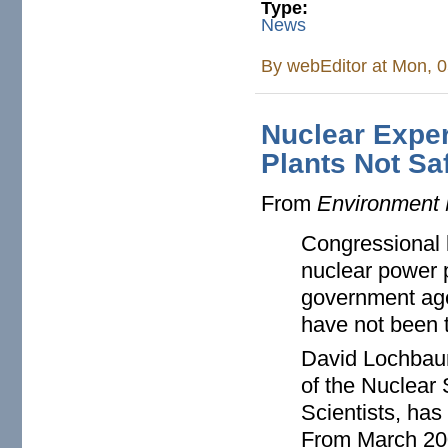
Type:
News
By
webEditor
at Mon, 0
Nuclear Expe
Plants Not Sa
From
Environment
Congressional 
nuclear power 
government age
have not been t
David Lochbaum
of the Nuclear 
Scientists, has
From March 200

______

[What the exercise asks] Write the listing above out again word for word, excluding all images.

[Exercise output]
Type:
News
By
webEditor
at Mon, 0
Nuclear Expe
Plants Not Sa
From
Environment
Congressional 
nuclear power 
government age
have not been t
David Lochbaum
of the Nuclear 
Scientists, has
From March 200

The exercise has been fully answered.